REQUIREMENT: Copy nothing from the entries below except the lines from the one containing "partnerzy przechowujemy lub" through the one containing "Użycie dokładnych danych", and copy those exactly.

--- DATA RECORDS Enclosed Below ---

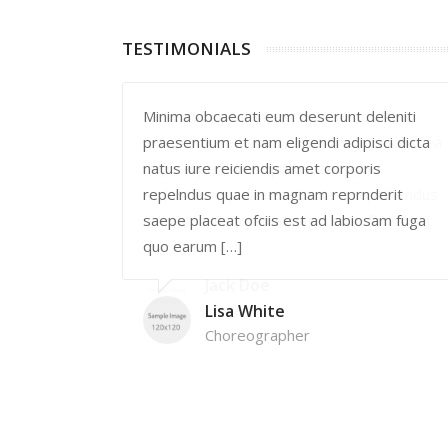
TESTIMONIALS
ctus laud
Minima obcaecati eum deserunt deleniti
fuga placeat ea
praesentium et nam eligendi adipisci dicta
optio
natus iure reiciendis amet corporis
 repell endus
repelndus quae in magnam reprnderit
m facilis […]
saepe placeat ofciis est ad labiosam fuga
quo earum […]
Lisa White
Choreographer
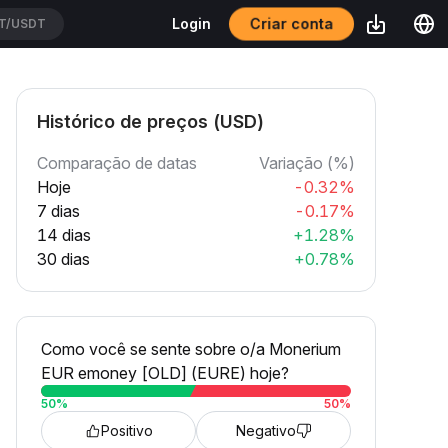
Criar conta
Login
HCATUSDT
Histórico de preços (USD)
Comparação de datas
Variação (%)
Hoje
-0.32%
7 dias
-0.17%
14 dias
+1.28%
30 dias
+0.78%
Como você se sente sobre o/a Monerium
EUR emoney [OLD] (EURE) hoje?
50
%
50
%
Positivo
Negativo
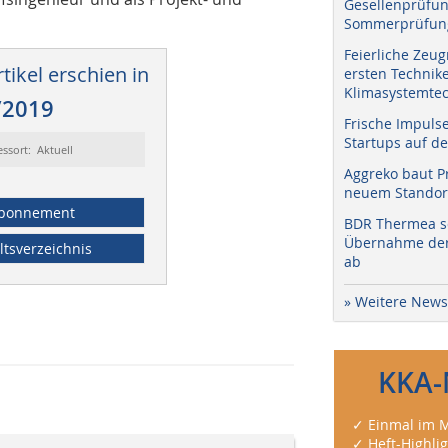
Gesellenprüfun
Sommerprüfung
Feierliche Zeug
tikel erschien in
ersten Technik
Klimasystemtec
/2019
Frische Impuls
Startups auf de
essort: Aktuell
Aggreko baut P
neuem Standort
bonnement
BDR Thermea sc
Übernahme der 
ltsverzeichnis
ab
» Weitere News
KKA-
✓ Einmal im M
✓ Heft-Highli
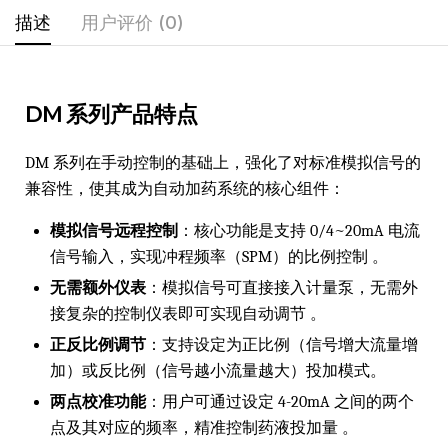
描述
用户评价 (0)
DM 系列产品特点
DM 系列在手动控制的基础上，强化了对标准模拟信号的
兼容性，使其成为自动加药系统的核心组件：
模拟信号远程控制
：核心功能是支持 0/4~20mA 电流
信号输入，实现冲程频率（SPM）的比例控制 。
无需额外仪表
：模拟信号可直接接入计量泵，无需外
接复杂的控制仪表即可实现自动调节 。
正反比例调节
：支持设定为正比例（信号增大流量增
加）或反比例（信号越小流量越大）投加模式。
两点校准功能
：用户可通过设定 4-20mA 之间的两个
点及其对应的频率，精准控制药液投加量 。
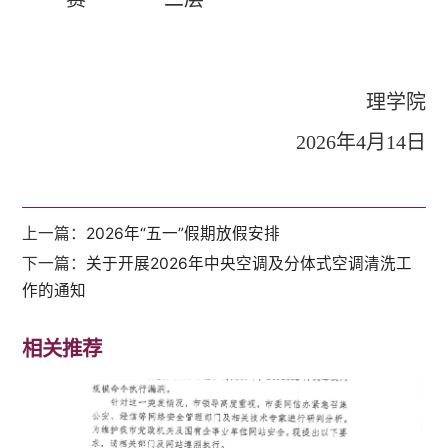
理学院
2026
年
4
月
14
日
上一篇：
2026年“五一”假期放假安排
下一篇：
关于开展2026年中央空调及分体式空调清洗工
作的通知
相关推荐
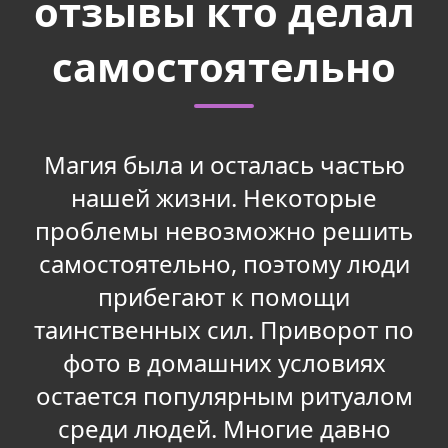
отзывы кто делал
самостоятельно
Магия была и осталась частью
нашей жизни. Некоторые
проблемы невозможно решить
самостоятельно, поэтому люди
прибегают к помощи
таинственных сил. Приворот по
фото в домашних условиях
остается популярным ритуалом
среди людей. Многие давно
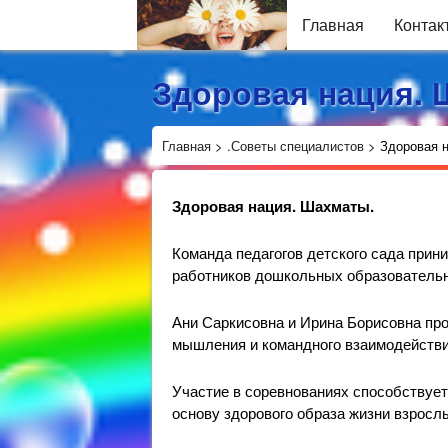
Главная
Контак
Здоровая нация.
Главная
>
.Советы специалистов
>
Здоровая 
Здоровая нация. Шахматы.
Команда педагогов детского сада прин
работников дошкольных образовательн
Ани Саркисовна и Ирина Борисовна про
мышления и командного взаимодействи
Участие в соревнованиях способствуе
основу здорового образа жизни взрослы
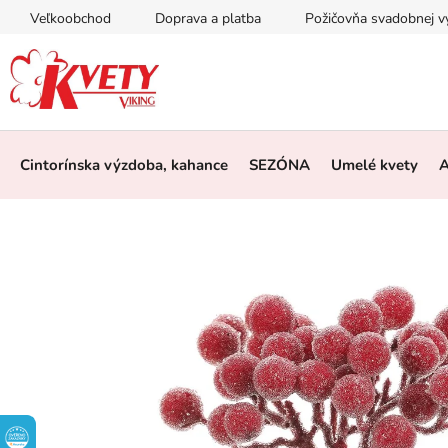
Prejsť
Veľkoobchod
Doprava a platba
Požičovňa svadobnej 
na
obsah
Cintorínska výzdoba, kahance
SEZÓNA
Umelé kvety
A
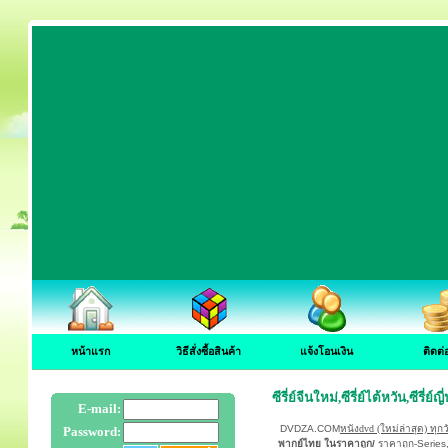
หน้าแรก
วิธีสั่งซื้อสินค้า
แจ้งโอนเงิน
ติดต่
ซีรี่ย์จีนใหม่,ซีรี่ย์ไต้หวัน,ซีรี่ย
E-mail:
DVDZA.COM
หนังdvd (ใหม่ล่าสุด)
ทุกว
Password:
พากย์ไทย ในราคาถูก/
ราคาถูก-Series,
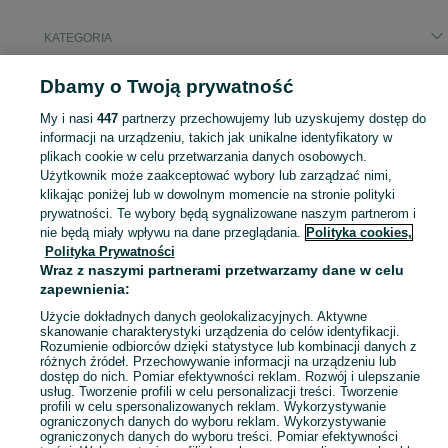
KATEGORIA
Popularne wyszukiwania
Dbamy o Twoją prywatność
stół
iphone 15
My i nasi
447
partnerzy przechowujemy lub uzyskujemy dostęp do
informacji na urządzeniu, takich jak unikalne identyfikatory w
plikach cookie w celu przetwarzania danych osobowych.
Skorzystaj z największego serwisu ogłoszeniowego - Łódź i okolice! Kupuj to, czego pragniesz i sprzedawaj to, czego już nie potrzebujesz!
Zobacz Więc
Użytkownik może zaakceptować wybory lub zarządzać nimi,
klikając poniżej lub w dowolnym momencie na stronie polityki
prywatności. Te wybory będą sygnalizowane naszym partnerom i
Mapa kategorii
nie będą miały wpływu na dane przeglądania.
Polityka cookies,
Mapa miejscowości
Polityka Prywatności
Mapa ministron
Wraz z naszymi partnerami przetwarzamy dane w celu
zapewnienia:
Popularne wyszukiwania
Użycie dokładnych danych geolokalizacyjnych. Aktywne
skanowanie charakterystyki urządzenia do celów identyfikacji.
Rozumienie odbiorców dzięki statystyce lub kombinacji danych z
różnych źródeł. Przechowywanie informacji na urządzeniu lub
dostęp do nich. Pomiar efektywności reklam. Rozwój i ulepszanie
usług. Tworzenie profili w celu personalizacji treści. Tworzenie
profili w celu spersonalizowanych reklam. Wykorzystywanie
ograniczonych danych do wyboru reklam. Wykorzystywanie
ograniczonych danych do wyboru treści. Pomiar efektywności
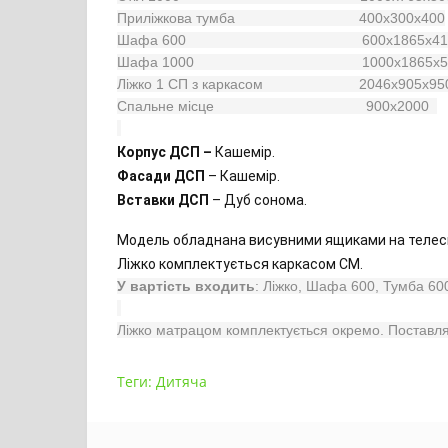
Приліжкова тумба                               400х300х400
Шафа 600                                            600х1865х4
Шафа 1000                                          1000х1865х
Ліжко 1 СП з каркасом                        2046х905х95
Спальне місце                                      900х2000  
Корпус ДСП –
Кашемір.
Фасади ДСП
– Кашемір.
Вставки ДСП
– Дуб сонома.
Модель обладнана висувними ящиками на телеск
Ліжко комплектується каркасом СМ.
У вартість входить
: Ліжко, 
Шафа 600, Тумба 600,
Ліжко матрацом комплектується окремо. Поставляє
Теги:
Дитяча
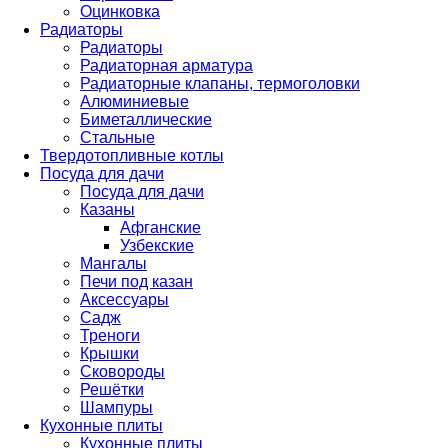
Оцинковка
Радиаторы
Радиаторы
Радиаторная арматура
Радиаторные клапаны, термоголовки
Алюминиевые
Биметаллические
Стальные
Твердотопливные котлы
Посуда для дачи
Посуда для дачи
Казаны
Афганские
Узбекские
Мангалы
Печи под казан
Аксессуары
Садж
Треноги
Крышки
Сковороды
Решётки
Шампуры
Кухонные плиты
Кухонные плиты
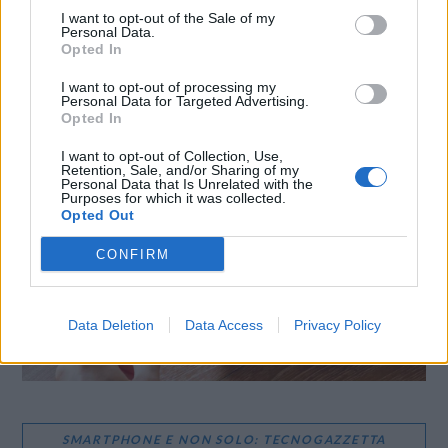
I want to opt-out of the Sale of my
Personal Data.
Opted In
I want to opt-out of processing my
Personal Data for Targeted Advertising.
Opted In
LE MIGLIORI OFFERTE AMAZON
I want to opt-out of Collection, Use,
Retention, Sale, and/or Sharing of my
Personal Data that Is Unrelated with the
Purposes for which it was collected.
Opted Out
CONFIRM
Data Deletion
Data Access
Privacy Policy
SMARTPHONE E NON SOLO: TECNOGAZZETTA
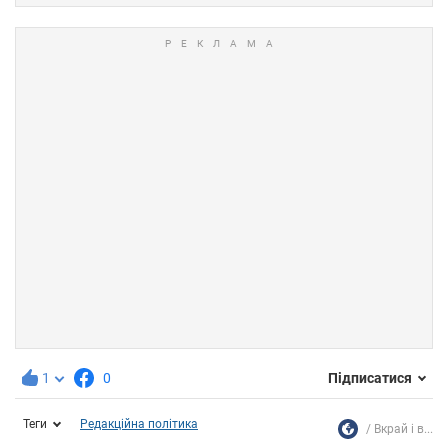
1
0
Підписатися
Теги
Редакційна політика
Вкрай і в...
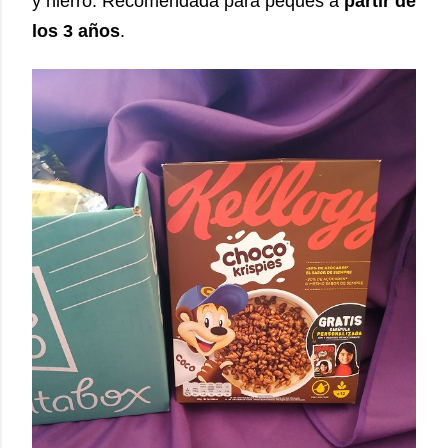
y hierro. Recomendada para peques a
partir de
los 3 años
.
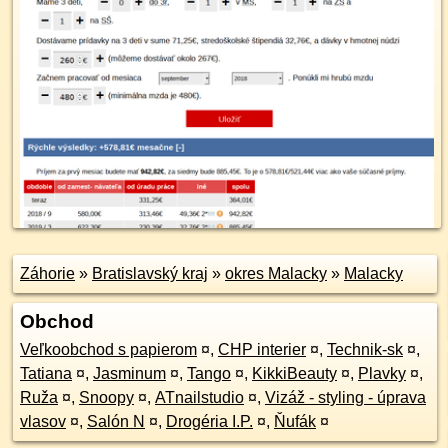
Záhorie
»
Bratislavský kraj
»
okres Malacky
»
Malacky
Obchod
Veľkoobchod s papierom
¤
,
CHP interier
¤
,
Technik-sk
¤
,
Tatiana
¤
,
Jasminum
¤
,
Tango
¤
,
KikkiBeauty
¤
,
Plavky
¤
,
Ruža
¤
,
Snoopy
¤
,
ATnailstudio
¤
,
Vizáž - styling - úprava
vlasov
¤
,
Salón N
¤
,
Drogéria I.P.
¤
,
Ňufák
¤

--- End of Enclosed DATA RECORDS ---

RESULT BELOW:
partnerzy przechowujemy lub uzyskujemy dostęp do
informacji na urządzeniu, takich jak unikalne identyfikatory w
plikach cookie w celu przetwarzania danych osobowych.
Skorzystaj z największego serwisu ogłoszeniowego - Łódź i okolice! Kupuj to, czego pragniesz i sprzedawaj to, czego już nie potrzebujesz!
Zobacz Więc
Użytkownik może zaakceptować wybory lub zarządzać nimi,
klikając poniżej lub w dowolnym momencie na stronie polityki
prywatności. Te wybory będą sygnalizowane naszym partnerom i
Mapa kategorii
nie będą miały wpływu na dane przeglądania.
Polityka cookies,
Mapa miejscowości
Polityka Prywatności
Mapa ministron
Wraz z naszymi partnerami przetwarzamy dane w celu
zapewnienia:
Popularne wyszukiwania
Użycie dokładnych danych geolokalizacyjnych. Aktywne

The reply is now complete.